Natalia Majluf Brahim (born 1967) is a Peruvian curator and historian. She was head curator of the Lima Art Museum from 1995 to 2001, before serving as director from 2002 until 2018. She was a 2011 Guggenheim Fellow and the 2018-2019 Simón Bolívar Professor of Latin-American Studies, and wrote the 2022 book Inventing Indigenism.
==Biography==
Majluf was born in 1967 in Lima, to a Palestinian-Peruvian family. She was educated at San Silvestre School. She got a BA at Boston College, earned an MA at the New York University Institute of Fine Arts in 1990, and a PhD at University of Texas at Austin in 1995. Her doctoral dissertation The Creation of the Image of the Indian in 19th-Century Peru: The Paintings of Francisco Laso (1823-1869) was supervised by Jacqueline Barnitz.
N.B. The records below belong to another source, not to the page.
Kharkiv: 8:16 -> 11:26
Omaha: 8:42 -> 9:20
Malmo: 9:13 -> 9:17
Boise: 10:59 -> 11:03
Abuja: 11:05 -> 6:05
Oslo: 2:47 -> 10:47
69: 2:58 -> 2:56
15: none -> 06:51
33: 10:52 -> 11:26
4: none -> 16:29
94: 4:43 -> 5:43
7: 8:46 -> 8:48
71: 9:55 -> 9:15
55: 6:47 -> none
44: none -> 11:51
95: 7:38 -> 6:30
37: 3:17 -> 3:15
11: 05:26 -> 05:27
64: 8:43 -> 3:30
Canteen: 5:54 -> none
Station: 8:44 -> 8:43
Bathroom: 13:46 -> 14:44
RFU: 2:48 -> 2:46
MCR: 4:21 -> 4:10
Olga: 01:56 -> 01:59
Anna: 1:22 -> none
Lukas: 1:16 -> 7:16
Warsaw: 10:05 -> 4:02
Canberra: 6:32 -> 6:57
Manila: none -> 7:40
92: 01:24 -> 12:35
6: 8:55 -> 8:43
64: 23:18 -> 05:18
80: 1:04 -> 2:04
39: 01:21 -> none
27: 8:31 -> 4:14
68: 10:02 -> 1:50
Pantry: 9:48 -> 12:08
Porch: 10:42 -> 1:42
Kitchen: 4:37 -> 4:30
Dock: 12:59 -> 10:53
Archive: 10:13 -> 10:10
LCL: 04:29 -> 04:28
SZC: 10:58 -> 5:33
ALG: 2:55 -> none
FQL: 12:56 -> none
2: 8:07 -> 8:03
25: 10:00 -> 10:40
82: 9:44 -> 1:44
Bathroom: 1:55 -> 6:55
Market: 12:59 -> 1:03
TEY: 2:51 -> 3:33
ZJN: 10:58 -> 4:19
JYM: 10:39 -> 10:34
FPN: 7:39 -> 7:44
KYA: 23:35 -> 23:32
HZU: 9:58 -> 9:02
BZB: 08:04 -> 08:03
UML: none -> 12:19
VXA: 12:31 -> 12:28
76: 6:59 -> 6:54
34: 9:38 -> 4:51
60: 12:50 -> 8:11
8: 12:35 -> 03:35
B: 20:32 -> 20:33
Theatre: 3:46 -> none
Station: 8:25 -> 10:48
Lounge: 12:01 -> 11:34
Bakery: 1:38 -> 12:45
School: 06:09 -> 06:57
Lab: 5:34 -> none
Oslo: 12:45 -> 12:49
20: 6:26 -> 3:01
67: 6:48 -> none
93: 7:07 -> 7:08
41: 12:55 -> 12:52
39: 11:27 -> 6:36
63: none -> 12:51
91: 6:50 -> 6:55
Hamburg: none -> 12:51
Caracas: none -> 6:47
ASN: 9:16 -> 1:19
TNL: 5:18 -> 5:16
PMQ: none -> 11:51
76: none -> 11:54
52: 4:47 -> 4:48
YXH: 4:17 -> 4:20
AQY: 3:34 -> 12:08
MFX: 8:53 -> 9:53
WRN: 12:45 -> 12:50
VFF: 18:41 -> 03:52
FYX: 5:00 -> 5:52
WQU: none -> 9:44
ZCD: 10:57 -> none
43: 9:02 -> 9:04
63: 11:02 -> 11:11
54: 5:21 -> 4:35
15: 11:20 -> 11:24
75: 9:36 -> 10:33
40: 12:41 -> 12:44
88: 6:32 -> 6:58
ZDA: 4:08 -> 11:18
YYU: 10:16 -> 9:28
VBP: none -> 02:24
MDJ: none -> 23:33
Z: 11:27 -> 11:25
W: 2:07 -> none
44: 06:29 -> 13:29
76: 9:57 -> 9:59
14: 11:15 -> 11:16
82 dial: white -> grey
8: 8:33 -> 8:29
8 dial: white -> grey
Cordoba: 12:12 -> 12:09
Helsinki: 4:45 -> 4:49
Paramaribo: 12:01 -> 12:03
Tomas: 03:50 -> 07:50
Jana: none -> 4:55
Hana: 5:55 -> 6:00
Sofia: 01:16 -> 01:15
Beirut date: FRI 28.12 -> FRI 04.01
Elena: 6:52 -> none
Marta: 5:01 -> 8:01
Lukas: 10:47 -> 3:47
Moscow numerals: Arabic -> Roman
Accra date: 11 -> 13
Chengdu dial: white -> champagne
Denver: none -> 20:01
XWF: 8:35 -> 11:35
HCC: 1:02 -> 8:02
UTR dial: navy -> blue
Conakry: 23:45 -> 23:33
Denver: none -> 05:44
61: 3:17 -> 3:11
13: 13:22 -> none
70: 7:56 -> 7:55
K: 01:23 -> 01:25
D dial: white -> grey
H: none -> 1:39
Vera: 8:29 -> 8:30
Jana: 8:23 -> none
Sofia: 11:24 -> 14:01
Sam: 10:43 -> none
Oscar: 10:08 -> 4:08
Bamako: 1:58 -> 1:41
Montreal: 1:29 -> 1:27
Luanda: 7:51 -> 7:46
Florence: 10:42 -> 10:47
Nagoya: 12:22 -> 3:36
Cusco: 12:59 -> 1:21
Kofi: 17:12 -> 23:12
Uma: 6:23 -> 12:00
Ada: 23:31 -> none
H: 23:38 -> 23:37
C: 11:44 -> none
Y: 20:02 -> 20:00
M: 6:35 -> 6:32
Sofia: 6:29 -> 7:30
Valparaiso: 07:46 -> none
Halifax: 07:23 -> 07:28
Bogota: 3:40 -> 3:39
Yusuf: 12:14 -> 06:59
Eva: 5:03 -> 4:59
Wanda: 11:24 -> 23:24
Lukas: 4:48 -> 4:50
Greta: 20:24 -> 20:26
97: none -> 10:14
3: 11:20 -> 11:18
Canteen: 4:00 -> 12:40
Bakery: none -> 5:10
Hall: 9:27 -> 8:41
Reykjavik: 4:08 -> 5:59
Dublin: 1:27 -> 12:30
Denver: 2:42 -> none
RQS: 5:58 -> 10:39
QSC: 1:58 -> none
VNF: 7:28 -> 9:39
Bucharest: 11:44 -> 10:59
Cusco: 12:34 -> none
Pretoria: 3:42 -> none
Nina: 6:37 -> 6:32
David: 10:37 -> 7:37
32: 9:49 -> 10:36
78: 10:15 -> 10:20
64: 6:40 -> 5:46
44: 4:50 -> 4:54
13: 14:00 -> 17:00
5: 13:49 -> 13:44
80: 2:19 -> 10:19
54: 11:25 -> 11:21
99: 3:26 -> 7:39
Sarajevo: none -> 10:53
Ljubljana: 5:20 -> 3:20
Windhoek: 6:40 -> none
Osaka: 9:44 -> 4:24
Majluf joined the Lima Art Museum (MALI) in 1988. In 1995, she became the first head curator of the museum, holding the position until 2001. In 2002, she became director of the museum. As director, she supervised a large repertoire of works and exhibitions in the field of Peruvian art. She also curated exhibitions outside of Peru, specifically at the Americas Society and the Musée du Quai Branly – Jacques Chirac. She was a University of Cambridge Centre of Latin American Studies (CLAS) Visiting Fellow in 2007. In 2011, she was awarded a Guggenheim Fellowship in History.

In 2018, Majluf stepped down as director of MALI to serve as Simón Bolívar Professor of Latin-American Studies at the CLAS, a position she held until the next year. She continued to operate as director of MALI's "Historias. Arte y cultura del Perú" resource page even after leaving MALI. She was a 2021-2022 Tinker Visiting Professor in Art History at the University of Chicago.

Majluf's historical research is centered around Latin American art (particularly Peruvian art) and post-colonial issues in visual art. She has edited and authored several exhibition catalogues and works, including El primer siglo de la fotografía: Perú, 1842-1942 (2001), Los Incas, reyes del Perú (2005), Tipos del Perú (2008), Luis Montero: The Funerals of Atahualpa (2011), Sabogal (2013) and Chambi (2015). In 2021, she published Inventing Indigenism, a history book on the depictions of indigenous people in painter Francisco Laso; it won the 2023 Association for Latin American Art Book Award. She worked for the Pontifical Catholic University of Peru's art history graduate program.